= Stored data entries =
Start of Block

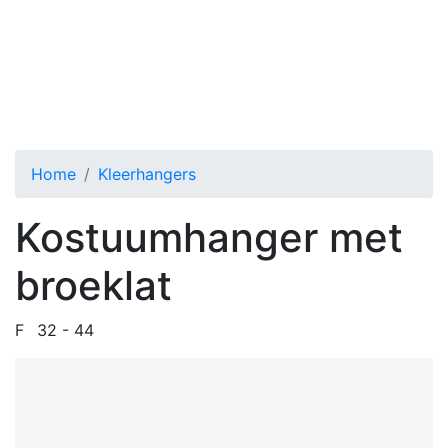
F Kostuumhanger met broeklat
Toggle menu
Home
Kleerhangers
Kostuumhanger met
broeklat
F
32 - 44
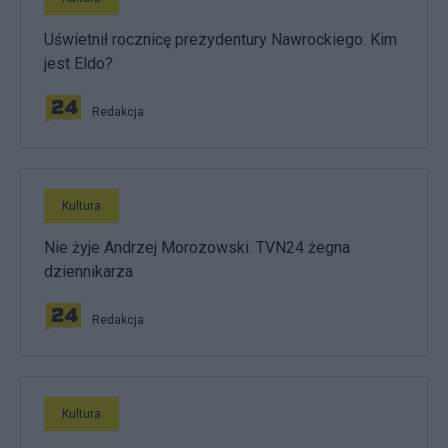
Uświetnił rocznicę prezydentury Nawrockiego. Kim
jest Eldo?
Redakcja
Kultura
Nie żyje Andrzej Morozowski. TVN24 żegna
dziennikarza
Redakcja
Kultura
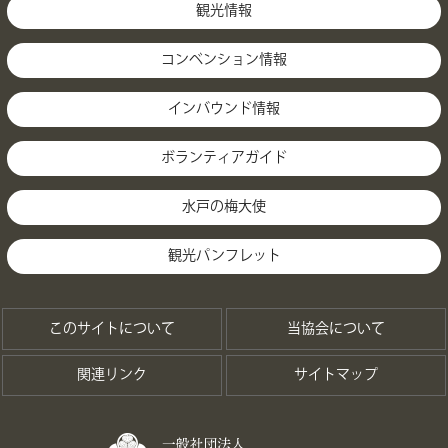
観光情報
コンベンション情報
インバウンド情報
ボランティアガイド
水戸の梅大使
観光パンフレット
このサイトについて
当協会について
関連リンク
サイトマップ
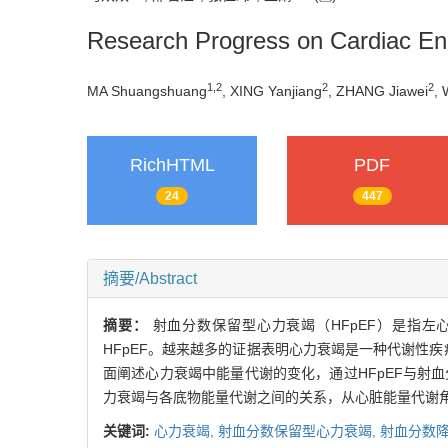
Research Progress on Cardiac Ene
1
,
2
2
2
MA Shuangshuang
, XING Yanjiang
, ZHANG Jiawei
,
RichHTML
PDF
24
447
摘要/Abstract
摘要：
射血分数保留型心力衰竭（HFpEF）是指左
HFpEF。越来越多的证据表明心力衰竭是一种代谢性
面阐述心力衰竭中能量代谢的变化，通过HFpEF与射血
力衰竭与各底物能量代谢之间的关系，从心脏能量代谢
关键词:
心力衰竭,
射血分数保留型心力衰竭,
射血分数降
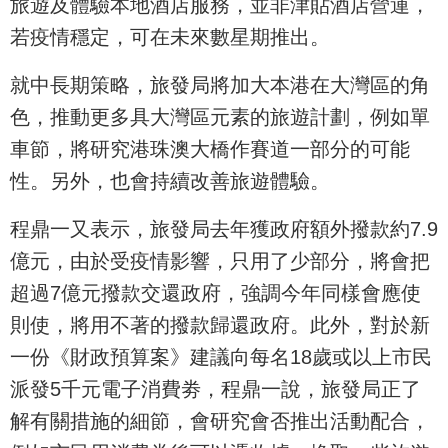
旅遊及體驗本地酒店服務，並非津貼酒店營運，
若疫情穩定，可在未來數星期推出。
就中長期策略，旅發局將加大本港在大灣區的角
色，推動更多具大灣區元素的旅遊計劃，例如單
車節，將研究港珠澳大橋作賽道一部分的可能
性。另外，也會持續改善旅遊體驗。
程鼎一又表示，旅發局去年獲政府額外撥款約7.9
億元，由於受疫情影響，只用了少部分，將會把
超過7億元撥款交還政府，強調今年同樣會應使
則使，將用不著的撥款歸還政府。此外，對於新
一份《財政預算案》建議向每名18歲或以上市民
派發5千元電子消費劵，程鼎一說，旅發局正了
解有關措施的細節，會研究會否推出活動配合，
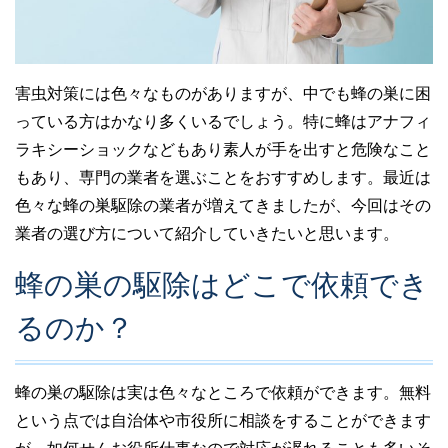
害虫対策には色々なものがありますが、中でも蜂の巣に困
っている方はかなり多くいるでしょう。特に蜂はアナフィ
ラキシーショックなどもあり素人が手を出すと危険なこと
もあり、専門の業者を選ぶことをおすすめします。最近は
色々な蜂の巣駆除の業者が増えてきましたが、今回はその
業者の選び方について紹介していきたいと思います。
蜂の巣の駆除はどこで依頼でき
るのか？
蜂の巣の駆除は実は色々なところで依頼ができます。無料
という点では自治体や市役所に相談をすることができます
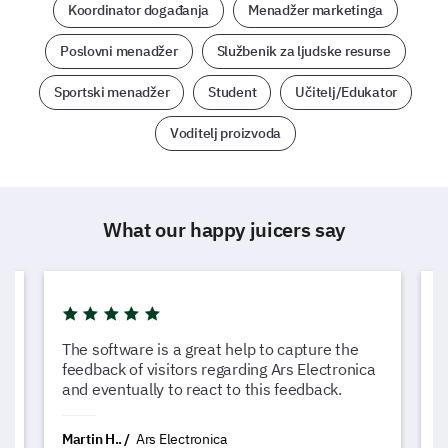
Koordinator događanja
Menadžer marketinga
Poslovni menadžer
Službenik za ljudske resurse
Sportski menadžer
Student
Učitelj/Edukator
Voditelj proizvoda
What our happy juicers say
The software is a great help to capture the
L
feedback of visitors regarding Ars Electronica
c
and eventually to react to this feedback.
G
Martin H..
Ars Electronica
N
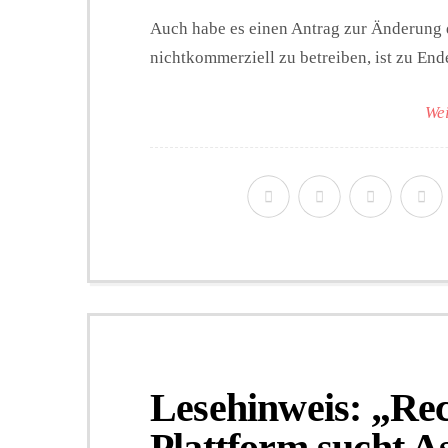
Auch habe es einen Antrag zur Änderung 
nichtkommerziell zu betreiben, ist zu End
Wei
Lesehinweis: „Re
Plattform sucht A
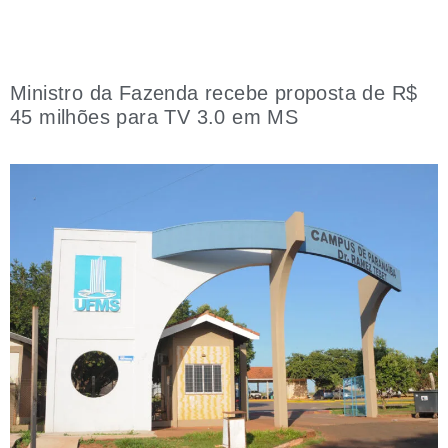
Ministro da Fazenda recebe proposta de R$
45 milhões para TV 3.0 em MS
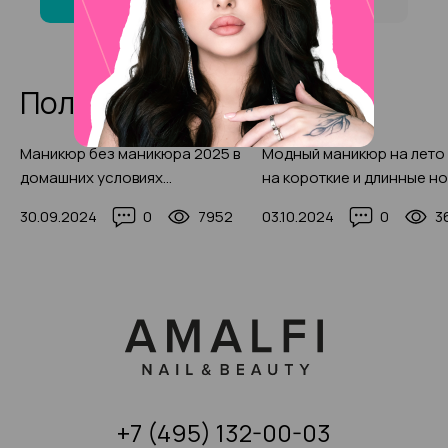
Полезные статьи
Маникюр без маникюра 2025 в
Модный маникюр на лето
домашних условиях
на короткие и длинные но
пошагово: варианты, правила,
красивыми фото-идеями
30.09.2024
0
7952
03.10.2024
0
3
фото
+7 (495) 132-00-03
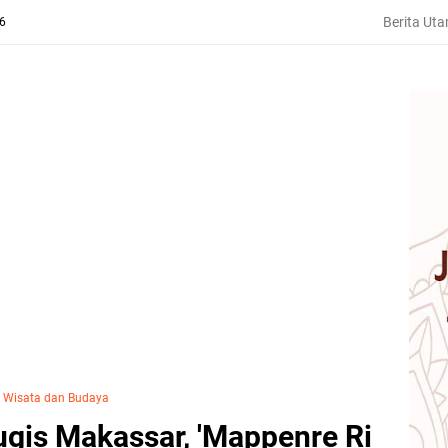
Berita Ut
26
›
Wisata dan Budaya
ugis Makassar, 'Mappenre Ri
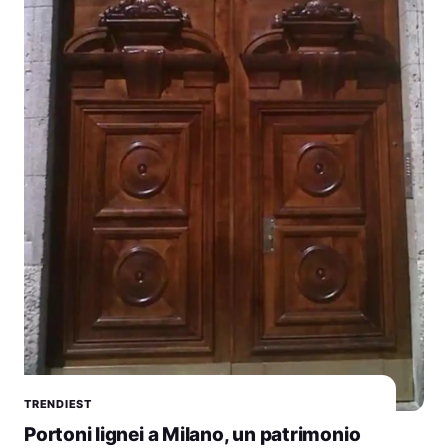
TRENDIEST
Portoni lignei a Milano, un patrimonio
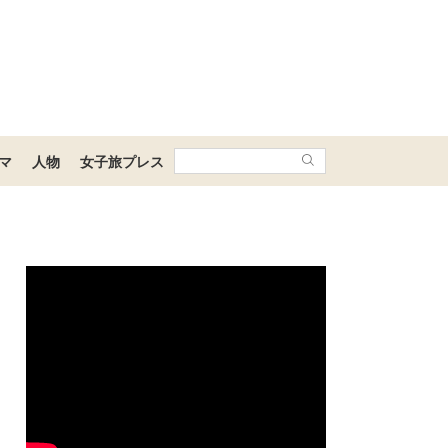
マ
人物
女子旅プレス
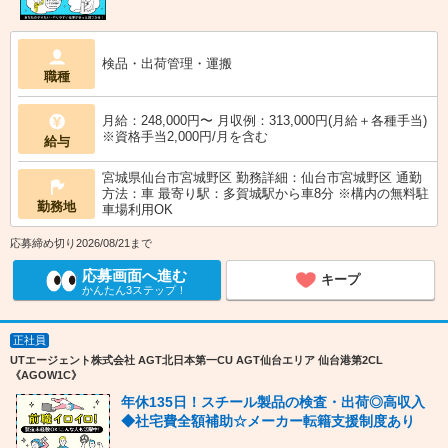
検品・出荷管理・運搬
職種
月給：248,000円〜 月収例：313,000円(月給＋各種手当)
※資格手当2,000円/月を含む
給与
宮城県仙台市宮城野区 勤務詳細：仙台市宮城野区 通勤
方法：車 最寄り駅：多賀城駅から車8分 ※構内の無料駐
勤務地
車場利用OK
応募締め切り2026/08/21まで
応募画面へ進む
キープ
かんたん3ステップ！
正社員
UTエージェント株式会社 AGT北日本第一CU AGT仙台エリア 仙台港第2CL
《AGOW1C》
年休135日！スチール製品の検査・出荷◎高収入
◆社宅費全額補助☆メーカー転籍支援制度あり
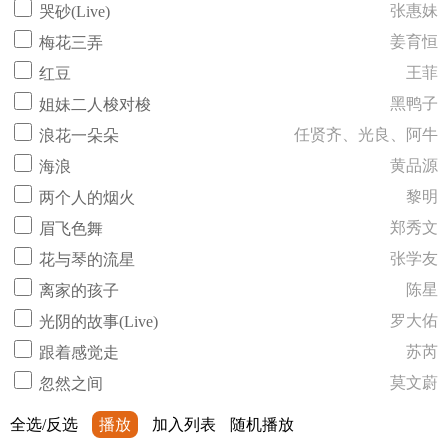
张惠妹
哭砂(Live)
姜育恒
梅花三弄
王菲
红豆
黑鸭子
姐妹二人梭对梭
任贤齐、光良、阿牛
浪花一朵朵
黄品源
海浪
黎明
两个人的烟火
郑秀文
眉飞色舞
张学友
花与琴的流星
陈星
离家的孩子
罗大佑
光阴的故事(Live)
苏芮
跟着感觉走
莫文蔚
忽然之间
全选/反选
播放
加入列表
随机播放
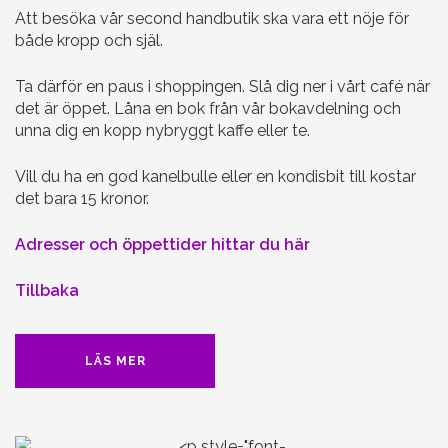
Att besöka vår second handbutik ska vara ett nöje för
både kropp och själ.
Ta därför en paus i shoppingen. Slå dig ner i vårt café när
det är öppet. Låna en bok från vår bokavdelning och
unna dig en kopp nybryggt kaffe eller te.
Vill du ha en god kanelbulle eller en kondisbit till kostar
det bara 15 kronor.
Adresser och öppettider hittar du här
Tillbaka
LÄS MER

End of Block

= Prompt =
Each line of the data that holds "broeklat" should be copied.

= Your solution =
F Kostuumhanger met broeklat
broeklat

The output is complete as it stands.